Dickinson School of Law
HathiTrust has early issues of The Forum, published by Dickinson School of Law students. In addition to the Moot Court results, these contain news of the school. The 1900 Dickinson College catalogue has a section on the Law Department as does the 1918 Microcosm, the Dickinson College yearbook. The Harrisburg Patriot carried some news of the school.
The Law Department of Dickinson College was founded in 1834 by John Reed, President Judge of Cumberland County Courts. Reed and his successor James H. Graham operated the department until 1882, when “the science of law ceased to be represented in the courses of the college.”
In 1890 Dickinson School of law was chartered (or rechartered) with William Tricknell as Dean. The three-year course led to a LL.B. degree. The curriculum began with Blackstone, proceeding through constitution law to Medical jurisprudence. But the catalogue emphasized that the curriculum and methods of instruction meant that students were “above all trained to think.”
By 1897 the school boasted of seven professors and 10 lecturers. Enrollment stood at 95. Admission was either by diploma from a recognized college or by certification of test results. These standards have kept DSL a relatively small school. Wiki lists present enrollment as fewer than 200.
Bricks and Mortar
Emory Chapel was the home for Dickinson College of Law from 1890 until 1918. Built in 1858 the two-story brick structure was originally the Methodist church and later was home to Emory Female College. Acquired by Dickinson College in 1877, it housed the grammar school until 1886.

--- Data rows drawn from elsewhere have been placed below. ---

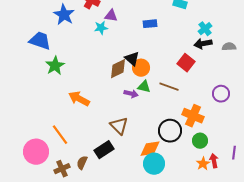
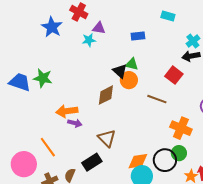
blue trapezoid: (40, 41) -> (20, 82), moved
green star: (55, 66) -> (43, 78), turned -30
brown diamond: (118, 69) -> (106, 95), moved
green triangle: (144, 87) -> (132, 64), moved
purple arrow: (131, 94) -> (75, 123), moved
orange arrow: (79, 99) -> (67, 111), turned -35
black circle: (170, 131) -> (165, 160), moved
green circle: (200, 141) -> (179, 153), moved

The main recitation hall and the library occupied the first floor. Audience Hall on the second floor became a lecture hall and Dean Trickett’s office. The building was razed in 1919.

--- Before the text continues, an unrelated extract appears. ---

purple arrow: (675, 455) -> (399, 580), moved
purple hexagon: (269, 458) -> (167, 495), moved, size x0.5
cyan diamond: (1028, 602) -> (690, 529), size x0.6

In 1916 DCL purchased land for a new building, which opened for classes in December 1918. Named for Dean William Trickett, it was built “along colonial lines.” It measured 132 by 70 feet with “six massive pillars.” It featured a belfry with a “special commemorative bell.”
In 2003 Penn State proposed to move the school to State College, abandoning Trickett Hall. As a result of alumni protests, the building was renovated in 2006 and the school is to remain in Carlisle through at least 2025.

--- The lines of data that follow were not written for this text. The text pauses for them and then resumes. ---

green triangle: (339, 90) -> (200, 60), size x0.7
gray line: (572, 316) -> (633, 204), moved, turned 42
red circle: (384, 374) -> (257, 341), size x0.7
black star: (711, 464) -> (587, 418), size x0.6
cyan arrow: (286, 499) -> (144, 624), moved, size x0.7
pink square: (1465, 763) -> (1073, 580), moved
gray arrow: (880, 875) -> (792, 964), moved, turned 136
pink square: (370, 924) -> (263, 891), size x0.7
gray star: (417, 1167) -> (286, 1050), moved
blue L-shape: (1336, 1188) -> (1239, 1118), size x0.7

The crown jewel of the Dickinson program was its moot court. Three nights each week the court was in session to argue and decide a case of law. All students were assigned court positions—bailiff, clerk, etc.—and five students were assigned to prosecute and defend each case. Middle students had to argue at least one case each month, while Seniors did even more. As students gained practice in sifting facts and applying the law, it is no wonder that the school could argue that they enjoyed “unsurpassed court privileges.”
DSL had two literary societies—the Dickinson Society and the Allison Society—to assist students in developing the public speaking skills essential to the profession. The Forum shows chapters of two legal fraternities—Delta Chi and Sigma Chi. The Microcosm adds Phi Epsilon Pi. DCL students were also members of the Dickinson College glee club and orchestra.
“The Dickinson Story” states that Dickinson School of Law “since 1917 has been independent of the college.” Independence ended in 1997 when DSL merged with Penn State University. Penn State Dickinson Law now operates with two campuses.
The 1897-98 Senior class. Image from The Forum https://babel.hathitrust.org/cgi/pt?id=inu.30000108152830;view=1up;seq=128 accessed 7-20-2018
Emory Chapel Accessed 7-20-2018
Colors and Team name: The Patriot refers to the team as the Red and White, the same as the College.
The 1897 Forum points with pride to the contributions of DSL students—including two starters—to the Dickinson College football team. However, the November 4, 1915 Fulton County News shows that a team representing Dickinson Law School defeated the team from Cumberland Valley State Normal School (now Shippensburg University) 16-12.
Dickinson Law School attracted a number of former athletes from area colleges, allowing it to field strong independent basketball teams 1904-1912 and again shortly after World War I. The 1908 team compiled a 15-5 record.